Dataset entries
━━━━━━━━━━━━━━━━

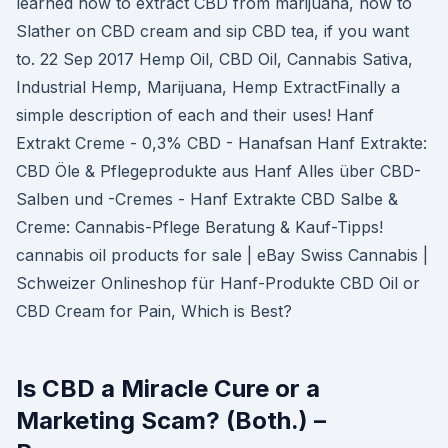
learned how to extract CBD from marijuana, how to
Slather on CBD cream and sip CBD tea, if you want
to. 22 Sep 2017 Hemp Oil, CBD Oil, Cannabis Sativa,
Industrial Hemp, Marijuana, Hemp ExtractFinally a
simple description of each and their uses! Hanf
Extrakt Creme - 0,3% CBD - Hanafsan Hanf Extrakte:
CBD Öle & Pflegeprodukte aus Hanf Alles über CBD-
Salben und -Cremes - Hanf Extrakte CBD Salbe &
Creme: Cannabis-Pflege Beratung & Kauf-Tipps!
cannabis oil products for sale | eBay Swiss Cannabis |
Schweizer Onlineshop für Hanf-Produkte CBD Oil or
CBD Cream for Pain, Which is Best?
Is CBD a Miracle Cure or a
Marketing Scam? (Both.) –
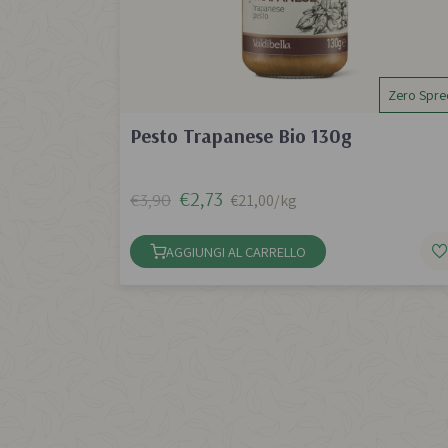
Zero Spre
Pesto Trapanese Bio 130g
€2,73
€3,90
€21,00/kg
AGGIUNGI AL CARRELLO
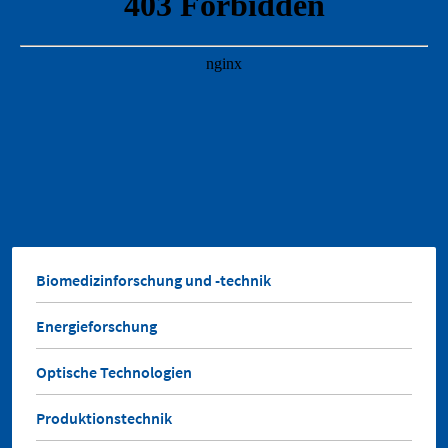
Biomedizinforschung und -technik
Energieforschung
Optische Technologien
Produktionstechnik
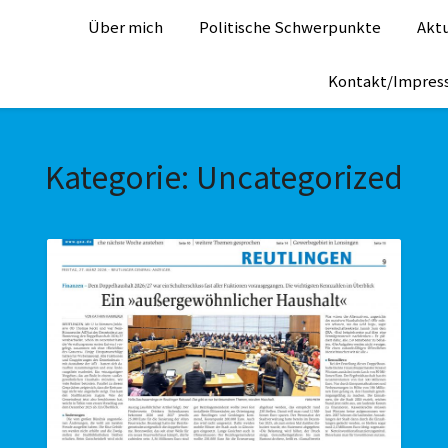
Über mich
Politische Schwerpunkte
Aktu
Kontakt/Impre
Kategorie:
Uncategorized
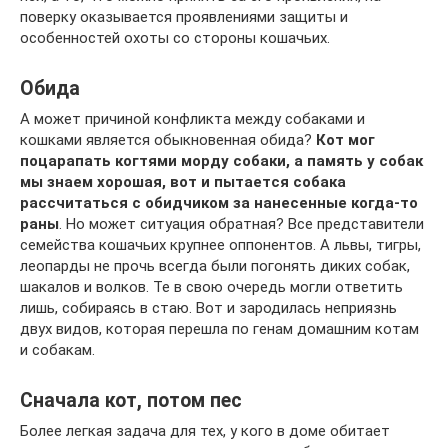
поверку оказывается проявлениями защиты и
особенностей охоты со стороны кошачьих.
Обида
А может причиной конфликта между собаками и
кошками является обыкновенная обида?
Кот мог
поцарапать когтями морду собаки, а память у собак
мы знаем хорошая, вот и пытается собака
рассчитаться с обидчиком за нанесенные когда-то
раны
. Но может ситуация обратная? Все представители
семейства кошачьих крупнее оппонентов. А львы, тигры,
леопарды не прочь всегда были погонять диких собак,
шакалов и волков. Те в свою очередь могли ответить
лишь, собираясь в стаю. Вот и зародилась неприязнь
двух видов, которая перешла по генам домашним котам
и собакам.
Сначала кот, потом пес
Более легкая задача для тех, у кого в доме обитает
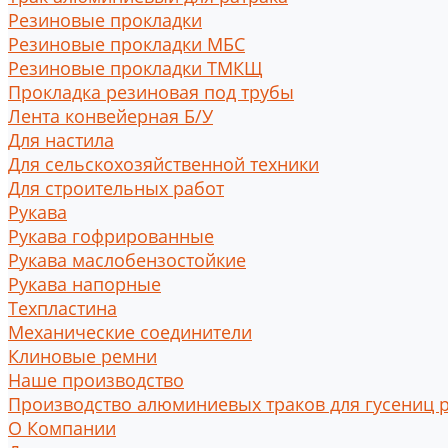
Резиновые прокладки
Резиновые прокладки МБС
Резиновые прокладки ТМКЩ
Прокладка резиновая под трубы
Лента конвейерная Б/У
Для настила
Для сельскохозяйственной техники
Для строительных работ
Рукава
Рукава гофрированные
Рукава маслобензостойкие
Рукава напорные
Техпластина
Механические соединители
Клиновые ремни
Наше производство
Производство алюминиевых траков для гусениц 
О Компании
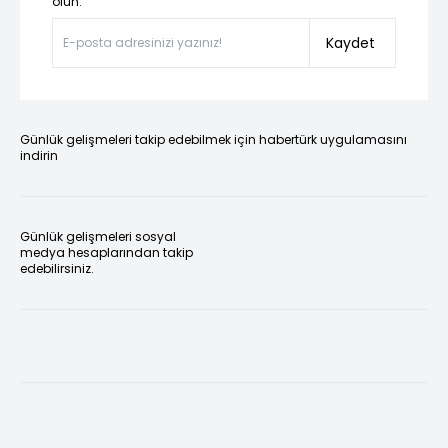
olun.”
Kaydet
Günlük gelişmeleri takip edebilmek için habertürk uygulamasını
indirin
Günlük gelişmeleri sosyal
medya hesaplarından takip
edebilirsiniz.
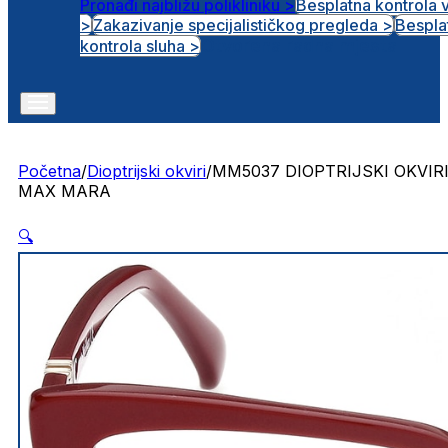
Pronađi najbližu polikliniku >
Besplatna kontrola 
>
Zakazivanje specijalističkog pregleda >
Bespla
Otvorena radna mjesta
kontrola sluha >
Početna
/
Dioptrijski okviri
/
MM5037 DIOPTRIJSKI OKVIR
MAX MARA
🔍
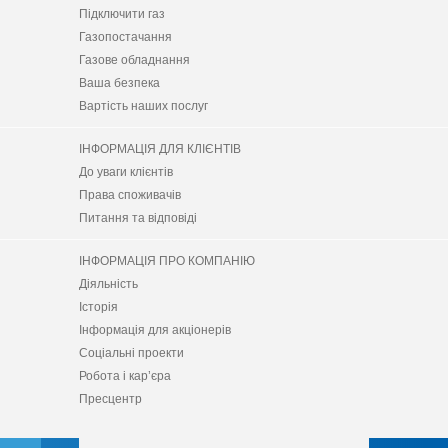
Підключити газ
Газопостачання
Газове обладнання
Ваша безпека
Вартість наших послуг
ІНФОРМАЦІЯ ДЛЯ КЛІЄНТІВ
До уваги клієнтів
Права споживачів
Питання та відповіді
ІНФОРМАЦІЯ ПРО КОМПАНІЮ
Діяльність
Історія
Інформація для акціонерів
Соціальні проекти
Робота і кар’єра
Пресцентр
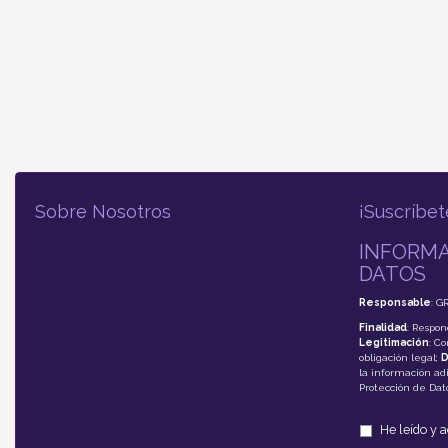
Sobre Nosotros
¡Suscríbet
INFORMA
DATOS
Responsable
: G
Finalidad
: Respon
Legitimación
: C
obligación legal;
D
la información adi
Protección de Da
He leído y 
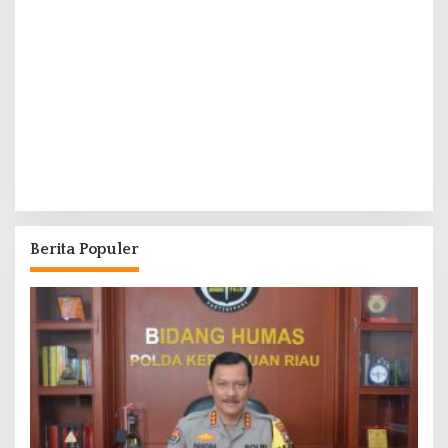
Berita Populer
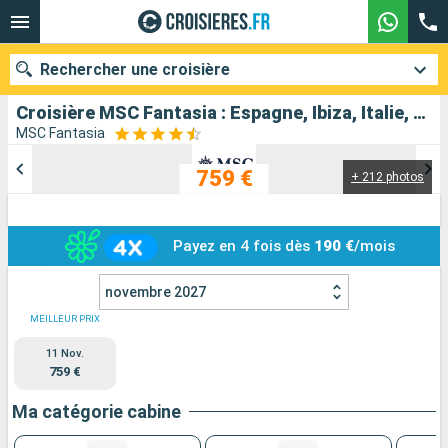
Rechercher une croisière
Croisière MSC Fantasia : Espagne, Ibiza, Italie, Majorque, Lanzarote, Tenerife au départ de Barcelone
MSC Fantasia
759 €
+ 212 photos
Nos destinations
Mois de départ
Payez en 4 fois dès
190 €
/mois
Ports
Compagnies
novembre 2027
Rechercher
MEILLEUR PRIX
11 Nov.
759 €
Ma catégorie cabine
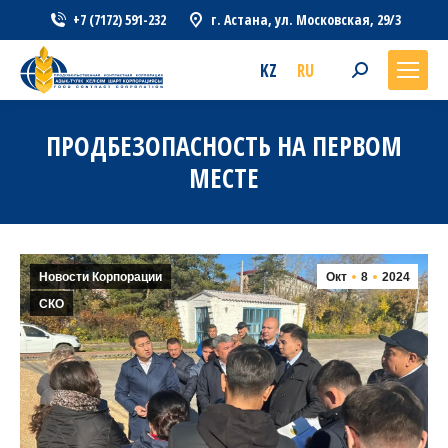
+7 (7172) 591-232
г. Астана, ул. Московская, 29/3
KZ
RU
Search:
ПРОДБЕЗОПАСНОСТЬ НА ПЕРВОМ
МЕСТЕ
Новости Корпорации
Окт
8
2024
СКО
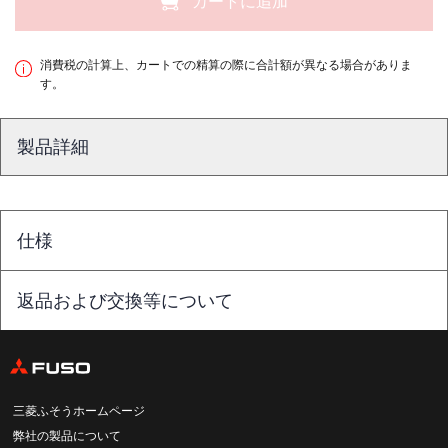
カートに追加
消費税の計算上、カートでの精算の際に合計額が異なる場合がありま
す。
製品詳細
仕様
返品および交換等について
三菱ふそうホームページ
弊社の製品について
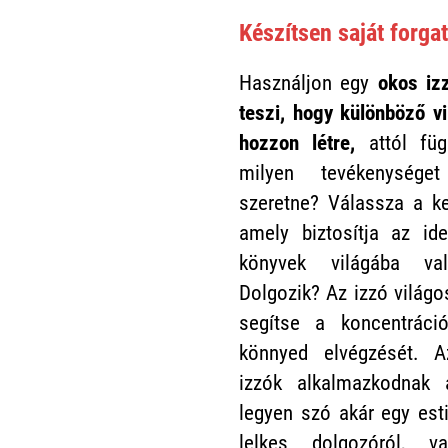
Készítsen saját forga
Használjon egy
okos iz
teszi, hogy különböző vi
hozzon létre,
attól füg
milyen tevékenysége
szeretne? Válassza a ke
amely biztosítja az ide
könyvek világába val
Dolgozik? Az izzó világo
segítse a koncentráci
könnyed elvégzését.
izzók alkalmazkodnak 
legyen szó akár egy est
lelkes dolgozóról,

━━━━━━━━━━━━━━━━

## Task directions
Locate the lines above that hold the word "Günlük". Show every one of them.

## Answer box
Günlük gelişmeleri takip edebilmek için habertürk uygulamasını
Günlük gelişmeleri sosyal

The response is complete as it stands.